Beginning with the line that holds "IU (93, 594)" in the data below, give again every line through the one that holds "Datasets (459, 26)", exactly as written.

(Records from a dataset)
Content starts

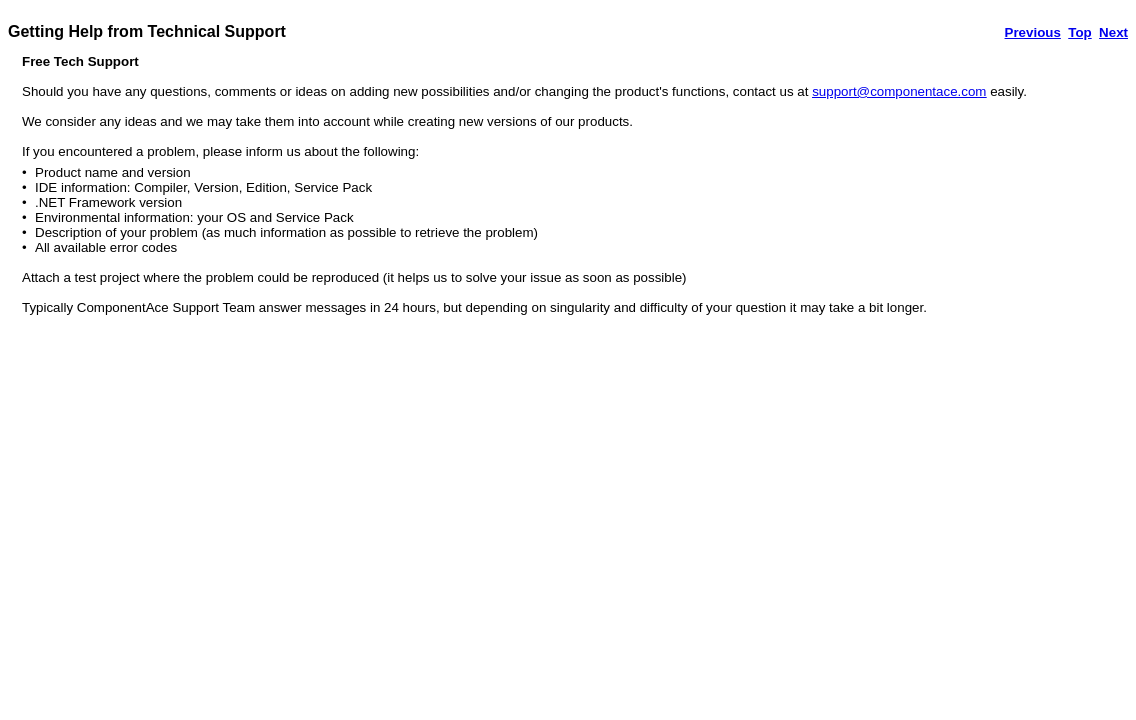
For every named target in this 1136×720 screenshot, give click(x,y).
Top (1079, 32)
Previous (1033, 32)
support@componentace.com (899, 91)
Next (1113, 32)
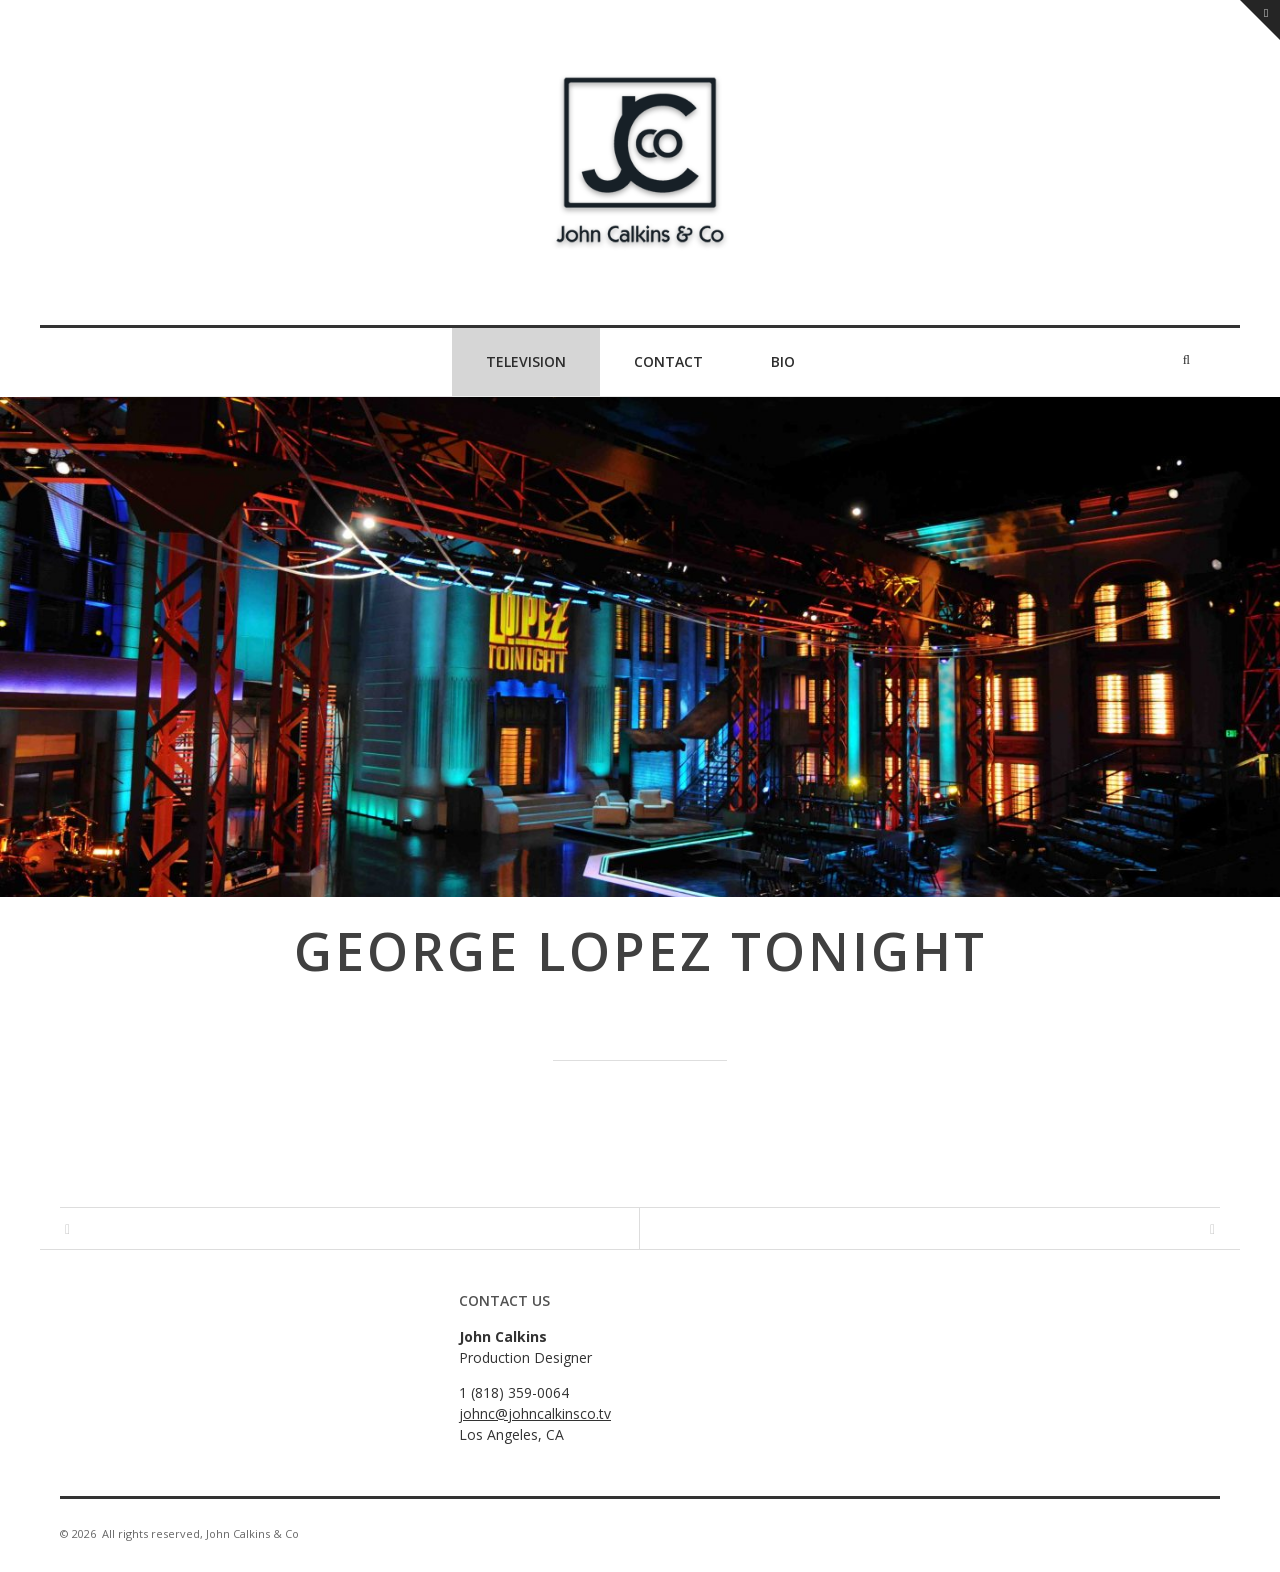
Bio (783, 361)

Content ends
Content starts

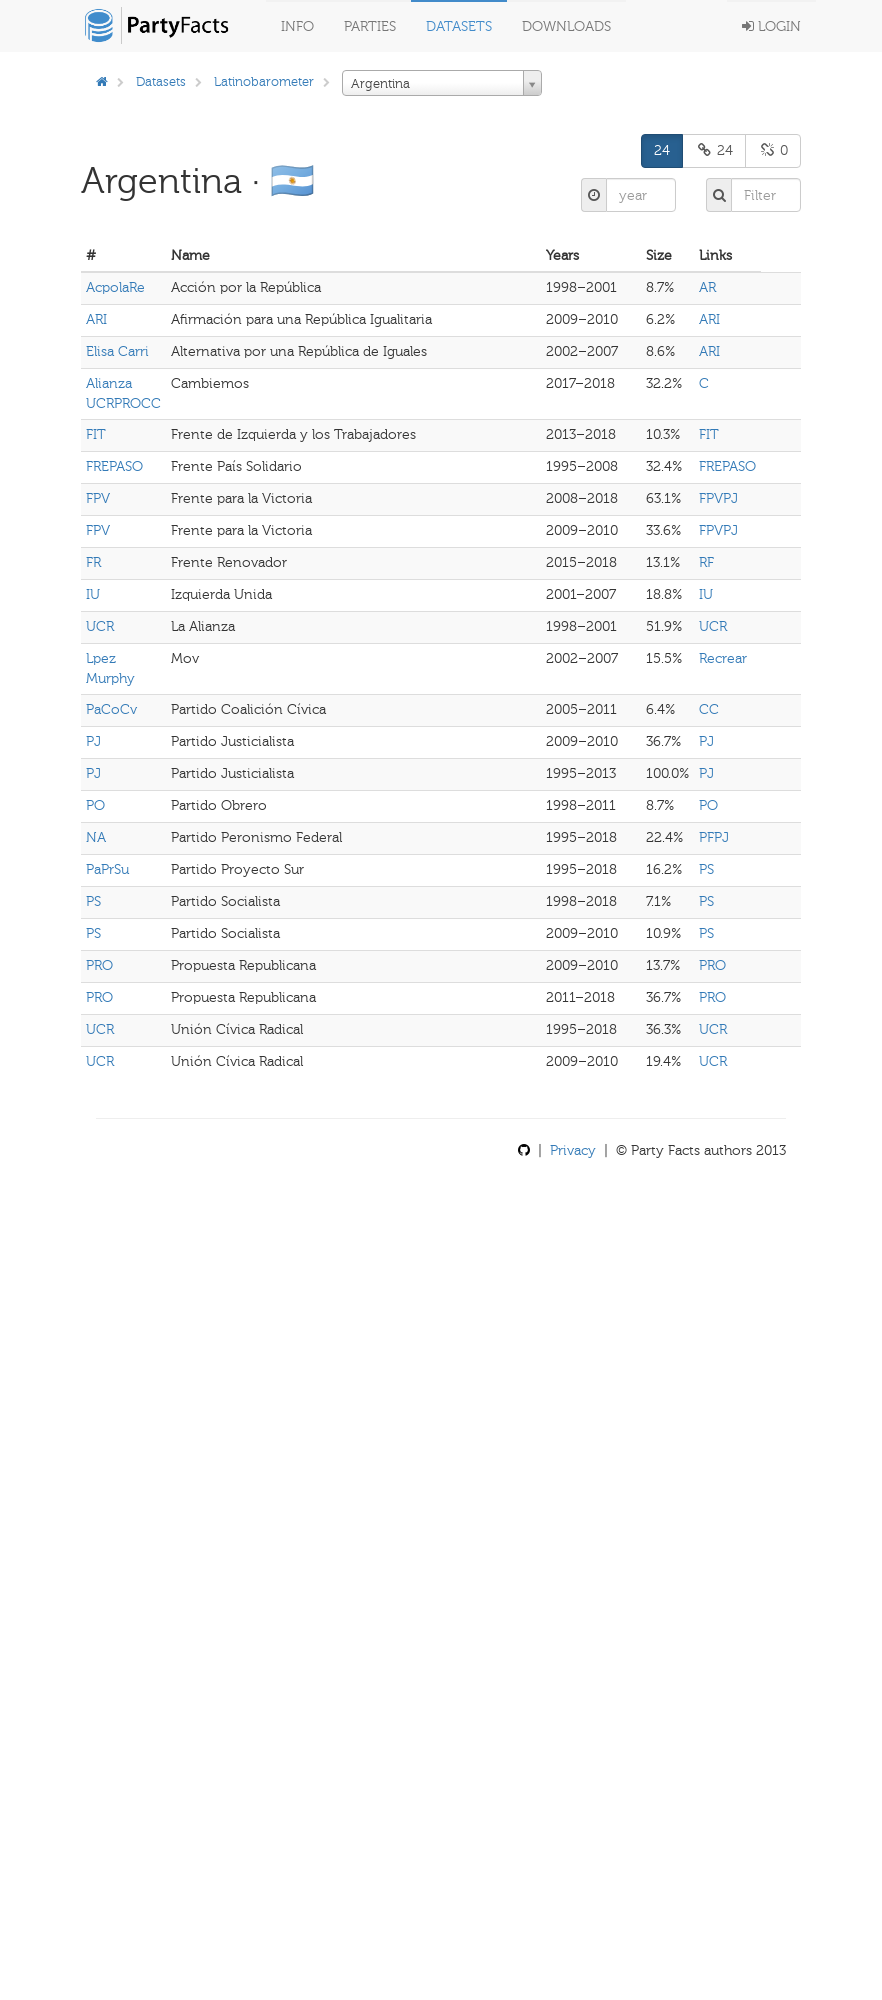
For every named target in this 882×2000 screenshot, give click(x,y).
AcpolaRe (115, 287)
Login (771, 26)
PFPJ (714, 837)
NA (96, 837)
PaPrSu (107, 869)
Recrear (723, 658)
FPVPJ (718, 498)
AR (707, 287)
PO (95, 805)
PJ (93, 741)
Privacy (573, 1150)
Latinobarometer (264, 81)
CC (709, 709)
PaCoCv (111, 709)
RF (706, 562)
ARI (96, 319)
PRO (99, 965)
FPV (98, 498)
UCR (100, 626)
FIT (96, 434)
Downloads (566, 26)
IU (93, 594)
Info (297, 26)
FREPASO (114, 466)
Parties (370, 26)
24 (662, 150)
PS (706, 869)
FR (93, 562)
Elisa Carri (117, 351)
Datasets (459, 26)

Content ends

Your response:
IU (93, 594)
Info (297, 26)
FREPASO (114, 466)
Parties (370, 26)
24 (662, 150)
PS (706, 869)
FR (93, 562)
Elisa Carri (117, 351)
Datasets (459, 26)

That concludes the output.